Rick Shaw

No. 27, 17
- Positions: Defensive back, wide receiver

Personal information
- Born: October 20, 1946 San Diego, California, U.S.^{[citation needed]}
- Died: October 7, 2025 (aged 78) Mesa, Arizona, U.S.
- Listed height: 6 ft 4 in (1.93 m)
- Listed weight: 215 lb (98 kg)

Career information
- High school: Herbert Hoover (San Diego)
- College: Arizona State
- NFL draft: 1969: 6th round, 152nd overall pick

Career history
- Calgary Stampeders (1968–1969); Dallas Cowboys (1970)*; Philadelphia Eagles (1970)*; Winnipeg Blue Bombers (1970–1971); Hamilton Tiger-Cats (1972);
- * Offseason or practice squad member only

Awards and highlights
- Grey Cup champion (1972); CFL West All-Star (1970); Second-team All Conference Defense Back Arizona State;

= Rick Shaw (Canadian football) =

American football player (1946–2025)

Lance Richard Shaw (October 20, 1946 – October 7, 2025) was an American professional football player who was a defensive back and wide receiver in the Canadian Football League (CFL) for the Calgary Stampeders, Winnipeg Blue Bombers and Hamilton Tiger-Cats. He played college football for the Arizona State Sun Devils.

==Early life==
Shaw attended Herbert Hoover High School, where he was a starter at quarterback. He accepted a football scholarship from Colorado. He transferred after his freshman season to Arizona State University.

As a junior, he was a backup at quarterback behind John Goodman, registering 45 attempts for 15 completions, 242 passing yards and one touchdown. As a senior, he was a backup at quarterback behind Ed Roseborough, completing 17-of-31 passes for 275 yards and 2 touchdowns.

During his time at Arizona State, he also played as a flanker and defensive back. He elected to forgo his senior season to play for the Calgary Stampeders in the Canadian Football League.

==Professional career==
In 1968, he signed as a free agent with the Calgary Stampeders of the Canadian Football League, where he was a starter at defensive back. As a rookie, he played wide receiver in one game, finishing with 2 touchdown receptions and one fumble returned for a touchdown. He had 6 interceptions in 2 seasons.

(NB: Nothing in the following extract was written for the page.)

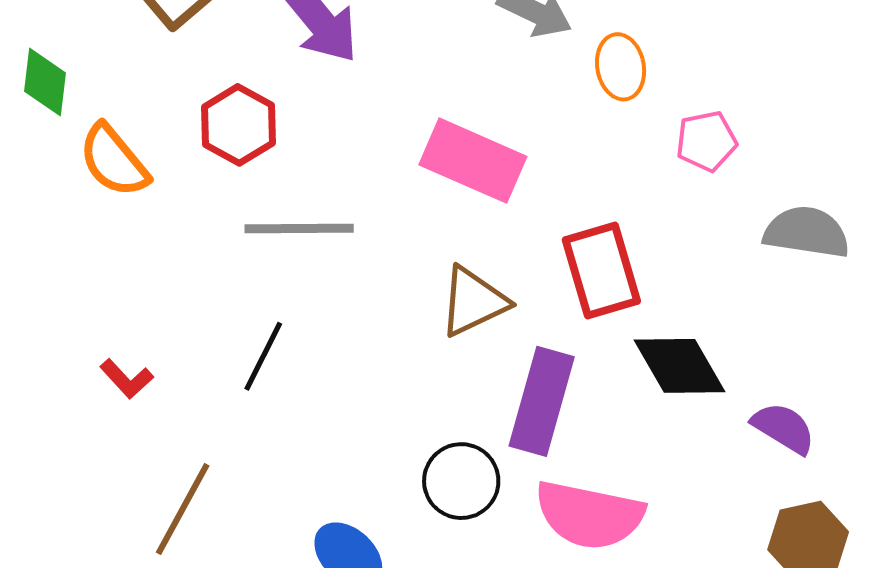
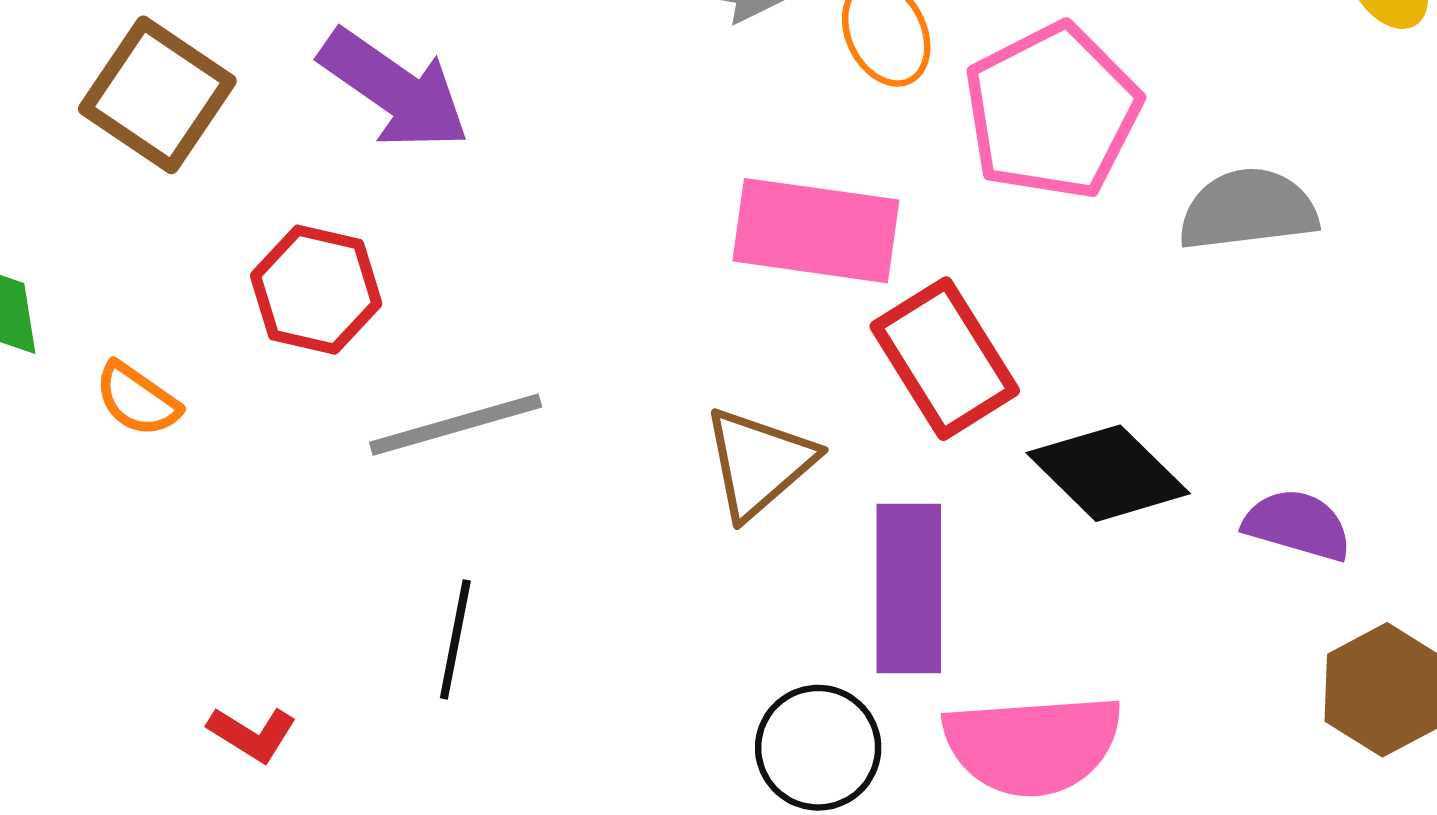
pink pentagon: (706, 141) -> (1052, 111), size x1.8
orange semicircle: (114, 161) -> (137, 400), size x0.7
pink rectangle: (473, 161) -> (816, 231), moved

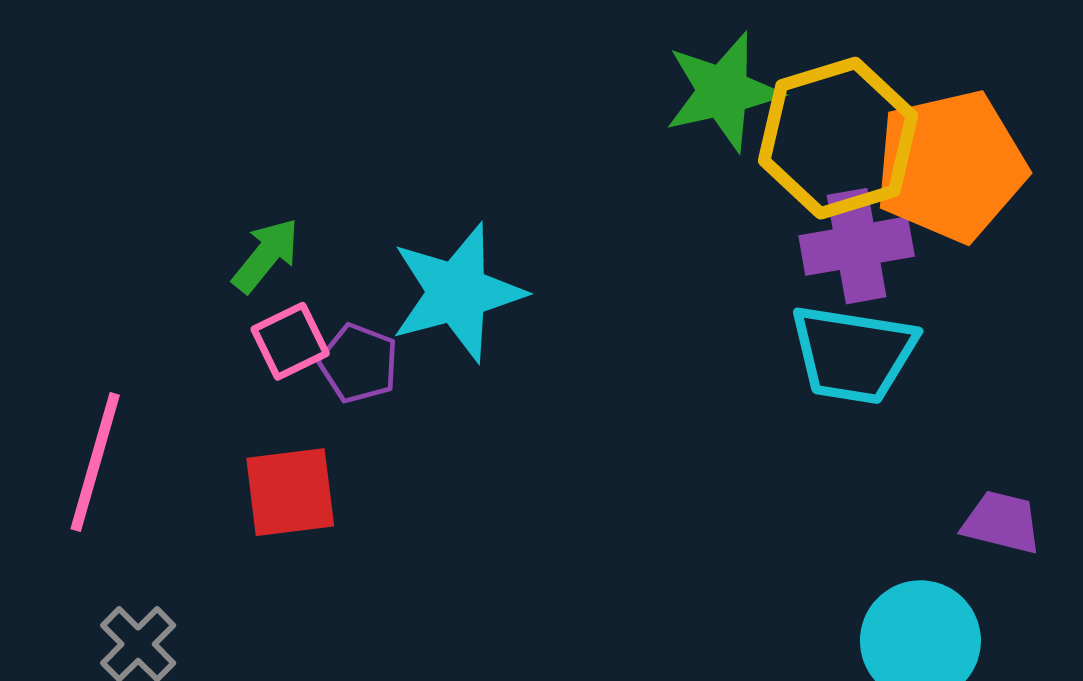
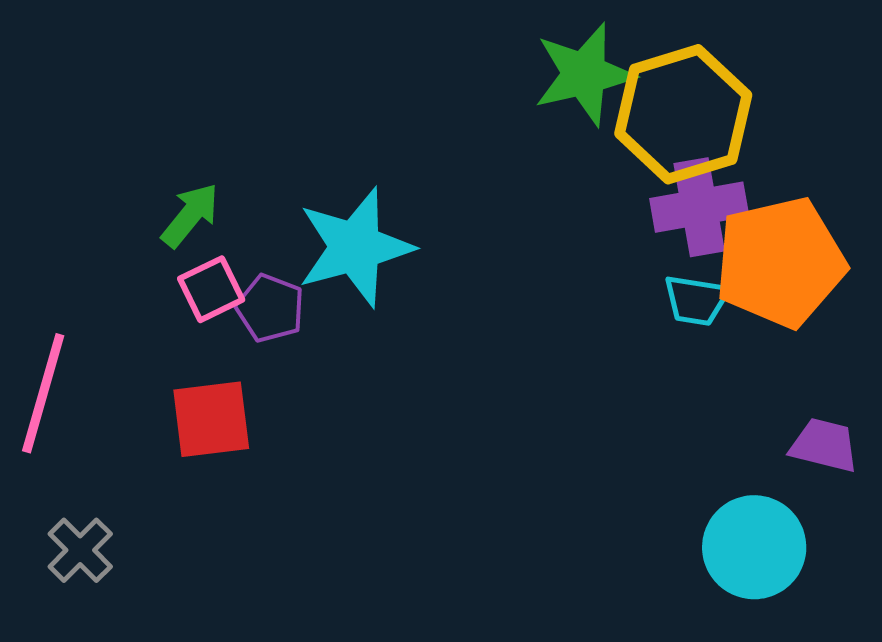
orange pentagon: (951, 166) -> (780, 262), moved
cyan trapezoid: (853, 354) -> (696, 300), size x0.6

Shaw was selected by the Dallas Cowboys in the sixth round (152nd overall) of the 1969 NFL/AFL draft, with the intention of playing him at tight end. On October 31, 1969, he was released by the Stampeders so he could join the NFL in June 1970.

The Cowboys waived him on August 11, 1970. In August, he signed with the Philadelphia Eagles as a defensive back. He was cut on September 2.

In September 1970, he signed as a free agent with the Winnipeg Blue Bombers after a five-day tryout. He became a starter at wide receiver, recording 33 receptions for 538 yards and 2 touchdowns, while receiving CFL West All-Star honors. He was released on September 24, 1971.

On May 24, 1972, he signed with the Hamilton Tiger-Cats. He had 3 interceptions as a starter at defensive back, while helping the team win the 60th Grey Cup. He announced his retirement on June 19, 1973.

==Death==
Shaw died in Mesa, Arizona, on October 7, 2025, at the age of 78.